Exercise instructions
Produce an exact copy of all the data below, dropping every image.
╔══
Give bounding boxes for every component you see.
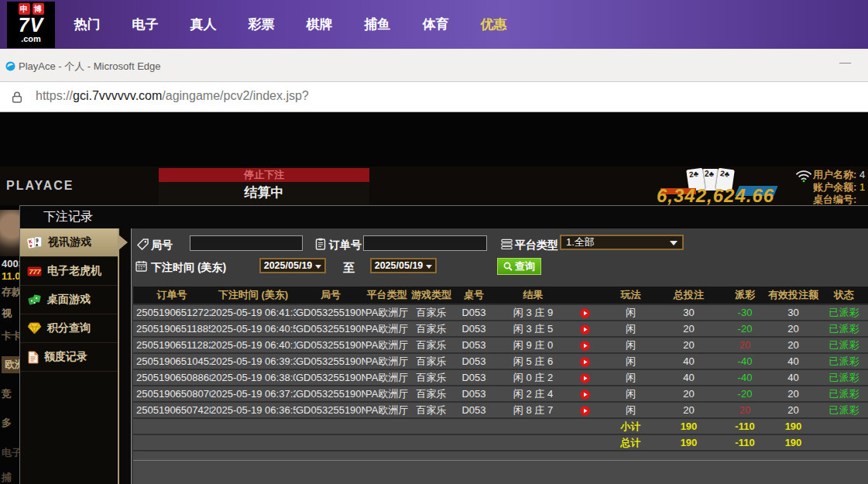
date-to-picker[interactable]: 2025/05/19	[370, 258, 437, 273]
cards-icon: K♥9♠	[27, 236, 43, 249]
platform-type-label: 平台类型	[515, 239, 558, 252]
balance-value: 1	[859, 181, 865, 193]
calendar-icon	[136, 260, 147, 275]
cell-valid: 20	[768, 321, 818, 337]
cell-total: 20	[656, 337, 722, 353]
logo-badge-bo: 博	[33, 3, 44, 15]
user-name-label: 用户名称:	[813, 169, 856, 180]
round-number-input[interactable]	[190, 235, 303, 251]
url-text[interactable]: https://gci.7vvvvvv.com/agingame/pcv2/in…	[36, 89, 309, 103]
nav-item[interactable]: 彩票	[232, 15, 290, 33]
chevron-down-icon	[315, 265, 321, 269]
cell-order: 250519065118857	[133, 321, 211, 337]
subtotal-cell-valid: 190	[768, 418, 818, 434]
search-icon	[503, 262, 513, 271]
cell-play: 闲	[606, 369, 656, 386]
grand_total-cell-payout: -110	[722, 434, 768, 451]
cell-payout: -20	[722, 386, 768, 402]
cell-valid: 40	[768, 369, 818, 386]
cell-time: 2025-05-19 06:40:17	[211, 337, 296, 353]
replay-icon[interactable]	[580, 341, 590, 351]
sidebar-item-dice[interactable]: 桌面游戏	[20, 286, 118, 314]
column-header: 总投注	[656, 287, 722, 304]
empty-strip	[133, 451, 868, 461]
cell-status: 已派彩	[818, 321, 868, 337]
table-row: 2505190650886862025-05-19 06:38:08GD0532…	[133, 369, 868, 386]
chevron-down-icon	[426, 265, 432, 269]
logo-badges: 申 博	[19, 3, 44, 15]
replay-icon[interactable]	[580, 406, 590, 416]
cell-payout: -40	[722, 353, 768, 369]
nav-item[interactable]: 电子	[116, 15, 174, 33]
cell-payout: -20	[722, 321, 768, 337]
cell-result: 闲 0 庄 2	[493, 369, 606, 386]
sidebar-item-gem[interactable]: 积分查询	[20, 314, 118, 343]
cell-result: 闲 3 庄 5	[493, 321, 606, 337]
column-header: 结果	[493, 287, 606, 304]
grand_total-cell-platform	[365, 434, 408, 451]
cell-order: 250519065088686	[133, 369, 211, 386]
cell-round: GD053255190NN	[296, 337, 365, 353]
grand_total-row: 总计190-110190	[133, 434, 868, 451]
search-button-label: 查询	[515, 259, 535, 273]
nav-item[interactable]: 捕鱼	[348, 15, 407, 33]
replay-icon[interactable]	[580, 324, 590, 335]
cell-valid: 20	[768, 386, 818, 402]
cell-platform: PA欧洲厅	[365, 353, 408, 369]
order-number-label: 订单号	[329, 239, 362, 252]
column-header: 状态	[818, 287, 868, 304]
cell-order: 250519065127228	[133, 304, 211, 321]
cell-payout: -30	[722, 304, 768, 321]
subtotal-cell-result	[493, 418, 606, 434]
logo-suffix: .com	[21, 35, 41, 43]
column-header: 下注时间 (美东)	[211, 287, 296, 304]
site-logo[interactable]: 申 博 7V .com	[7, 2, 55, 48]
platform-list-icon	[501, 239, 513, 253]
nav-item[interactable]: 热门	[58, 15, 116, 33]
subtotal-cell-total: 190	[656, 418, 722, 434]
search-button[interactable]: 查询	[497, 258, 541, 275]
replay-icon[interactable]	[580, 357, 590, 367]
sidebar-item-doc[interactable]: 额度记录	[20, 343, 118, 372]
live-video-strip: PLAYACE 停止下注 结算中 2♣ 2♣ 2♣ 6,342,624.66 用…	[0, 166, 868, 205]
table-row: 2505190651128282025-05-19 06:40:17GD0532…	[133, 337, 868, 353]
subtotal-row: 小计190-110190	[133, 418, 868, 434]
records-table: 订单号下注时间 (美东)局号平台类型游戏类型桌号结果玩法总投注派彩有效投注额状态…	[133, 287, 868, 451]
cell-payout: 20	[722, 402, 768, 418]
cell-round: GD053255190NM	[296, 353, 365, 369]
sidebar-item-label: 电子老虎机	[47, 264, 101, 278]
cell-play: 闲	[606, 337, 656, 353]
grand_total-cell-round	[296, 434, 365, 451]
replay-icon[interactable]	[580, 308, 590, 318]
url-path: /agingame/pcv2/index.jsp?	[162, 89, 308, 102]
subtotal-cell-status	[818, 418, 868, 434]
url-host: gci.7vvvvvv.com	[73, 89, 162, 102]
cell-round: GD053255190NO	[296, 321, 365, 337]
platform-select[interactable]: 1.全部	[560, 235, 684, 250]
nav-item[interactable]: 真人	[174, 15, 232, 33]
browser-urlbar[interactable]: https://gci.7vvvvvv.com/agingame/pcv2/in…	[0, 82, 868, 112]
cell-time: 2025-05-19 06:39:33	[211, 353, 296, 369]
sidebar-item-slot[interactable]: 777电子老虎机	[20, 257, 118, 286]
nav-item[interactable]: 体育	[407, 15, 465, 33]
nav-item[interactable]: 棋牌	[290, 15, 348, 33]
background-fragment: 竞	[2, 387, 12, 401]
cell-valid: 20	[768, 337, 818, 353]
cell-result: 闲 2 庄 4	[493, 386, 606, 402]
date-from-picker[interactable]: 2025/05/19	[259, 258, 326, 273]
cell-game: 百家乐	[408, 369, 455, 386]
logo-brand: 7V	[19, 15, 44, 35]
replay-icon[interactable]	[580, 390, 590, 400]
order-number-input[interactable]	[363, 235, 487, 251]
sidebar-item-cards[interactable]: K♥9♠视讯游戏	[20, 228, 118, 257]
subtotal-cell-order	[133, 418, 211, 434]
cell-round: GD053255190NP	[296, 304, 365, 321]
chevron-down-icon	[670, 241, 678, 245]
nav-item[interactable]: 优惠	[465, 15, 523, 33]
subtotal-cell-round	[296, 418, 365, 434]
playace-brand: PLAYACE	[6, 179, 74, 193]
settling-label: 结算中	[159, 182, 369, 205]
replay-icon[interactable]	[580, 373, 590, 383]
avatar	[0, 210, 19, 256]
minimize-button[interactable]: —	[839, 55, 851, 68]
╚══
Result for this task
Give bounding boxes for every component you see.
date-to-picker[interactable]: 2025/05/19	[370, 258, 437, 273]
cards-icon: K♥9♠	[27, 236, 43, 249]
platform-type-label: 平台类型	[515, 239, 558, 252]
balance-value: 1	[859, 181, 865, 193]
calendar-icon	[136, 260, 147, 275]
cell-valid: 20	[768, 321, 818, 337]
cell-total: 20	[656, 337, 722, 353]
logo-badge-bo: 博	[33, 3, 44, 15]
user-name-label: 用户名称:	[813, 169, 856, 180]
round-number-input[interactable]	[190, 235, 303, 251]
url-text[interactable]: https://gci.7vvvvvv.com/agingame/pcv2/in…	[36, 89, 309, 103]
nav-item[interactable]: 彩票	[232, 15, 290, 33]
chevron-down-icon	[315, 265, 321, 269]
cell-order: 250519065118857	[133, 321, 211, 337]
subtotal-cell-valid: 190	[768, 418, 818, 434]
search-icon	[503, 262, 513, 271]
cell-play: 闲	[606, 369, 656, 386]
grand_total-cell-payout: -110	[722, 434, 768, 451]
cell-payout: -20	[722, 386, 768, 402]
cell-valid: 40	[768, 369, 818, 386]
cell-time: 2025-05-19 06:40:17	[211, 337, 296, 353]
replay-icon[interactable]	[580, 341, 590, 351]
sidebar-item-dice[interactable]: 桌面游戏	[20, 286, 118, 314]
column-header: 总投注	[656, 287, 722, 304]
empty-strip	[133, 451, 868, 461]
cell-status: 已派彩	[818, 321, 868, 337]
table-row: 2505190650886862025-05-19 06:38:08GD0532…	[133, 369, 868, 386]
chevron-down-icon	[426, 265, 432, 269]
logo-badges: 申 博	[19, 3, 44, 15]
replay-icon[interactable]	[580, 406, 590, 416]
cell-payout: -40	[722, 353, 768, 369]
nav-item[interactable]: 电子	[116, 15, 174, 33]
cell-payout: -20	[722, 321, 768, 337]
cell-result: 闲 0 庄 2	[493, 369, 606, 386]
sidebar-item-gem[interactable]: 积分查询	[20, 314, 118, 343]
cell-result: 闲 3 庄 5	[493, 321, 606, 337]
column-header: 结果	[493, 287, 606, 304]
grand_total-cell-platform	[365, 434, 408, 451]
cell-order: 250519065088686	[133, 369, 211, 386]
cell-round: GD053255190NN	[296, 337, 365, 353]
grand_total-row: 总计190-110190	[133, 434, 868, 451]
search-button-label: 查询	[515, 259, 535, 273]
nav-item[interactable]: 捕鱼	[348, 15, 407, 33]
replay-icon[interactable]	[580, 324, 590, 335]
cell-valid: 20	[768, 386, 818, 402]
cell-platform: PA欧洲厅	[365, 353, 408, 369]
order-number-label: 订单号	[329, 239, 362, 252]
column-header: 状态	[818, 287, 868, 304]
cell-order: 250519065127228	[133, 304, 211, 321]
cell-payout: -30	[722, 304, 768, 321]
subtotal-cell-result	[493, 418, 606, 434]
logo-suffix: .com	[21, 35, 41, 43]
column-header: 下注时间 (美东)	[211, 287, 296, 304]
site-logo[interactable]: 申 博 7V .com	[7, 2, 55, 48]
platform-list-icon	[501, 239, 513, 253]
nav-item[interactable]: 热门	[58, 15, 116, 33]
subtotal-cell-total: 190	[656, 418, 722, 434]
search-button[interactable]: 查询	[497, 258, 541, 275]
replay-icon[interactable]	[580, 357, 590, 367]
sidebar-item-doc[interactable]: 额度记录	[20, 343, 118, 372]
live-video-strip: PLAYACE 停止下注 结算中 2♣ 2♣ 2♣ 6,342,624.66 用…	[0, 166, 868, 205]
table-row: 2505190651128282025-05-19 06:40:17GD0532…	[133, 337, 868, 353]
subtotal-row: 小计190-110190	[133, 418, 868, 434]
records-table: 订单号下注时间 (美东)局号平台类型游戏类型桌号结果玩法总投注派彩有效投注额状态…	[133, 287, 868, 451]
cell-payout: 20	[722, 402, 768, 418]
cell-round: GD053255190NM	[296, 353, 365, 369]
sidebar-item-label: 电子老虎机	[47, 264, 101, 278]
cell-play: 闲	[606, 337, 656, 353]
grand_total-cell-round	[296, 434, 365, 451]
replay-icon[interactable]	[580, 308, 590, 318]
url-path: /agingame/pcv2/index.jsp?	[162, 89, 308, 102]
subtotal-cell-status	[818, 418, 868, 434]
url-host: gci.7vvvvvv.com	[73, 89, 162, 102]
cell-round: GD053255190NO	[296, 321, 365, 337]
platform-select[interactable]: 1.全部	[560, 235, 684, 250]
nav-item[interactable]: 真人	[174, 15, 232, 33]
browser-urlbar[interactable]: https://gci.7vvvvvv.com/agingame/pcv2/in…	[0, 82, 868, 112]
cell-time: 2025-05-19 06:39:33	[211, 353, 296, 369]
sidebar-item-slot[interactable]: 777电子老虎机	[20, 257, 118, 286]
nav-item[interactable]: 体育	[407, 15, 465, 33]
nav-item[interactable]: 棋牌	[290, 15, 348, 33]
background-fragment: 竞	[2, 387, 12, 401]
cell-valid: 20	[768, 337, 818, 353]
cell-result: 闲 2 庄 4	[493, 386, 606, 402]
date-from-picker[interactable]: 2025/05/19	[259, 258, 326, 273]
cell-game: 百家乐	[408, 369, 455, 386]
logo-brand: 7V	[19, 15, 44, 35]
replay-icon[interactable]	[580, 390, 590, 400]
order-number-input[interactable]	[363, 235, 487, 251]
sidebar-item-cards[interactable]: K♥9♠视讯游戏	[20, 228, 118, 257]
subtotal-cell-order	[133, 418, 211, 434]
cell-round: GD053255190NP	[296, 304, 365, 321]
chevron-down-icon	[670, 241, 678, 245]
nav-item[interactable]: 优惠	[465, 15, 523, 33]
subtotal-cell-round	[296, 418, 365, 434]
playace-brand: PLAYACE	[6, 179, 74, 193]
settling-label: 结算中	[159, 182, 369, 205]
replay-icon[interactable]	[580, 373, 590, 383]
avatar	[0, 210, 19, 256]
minimize-button[interactable]: —	[839, 55, 851, 68]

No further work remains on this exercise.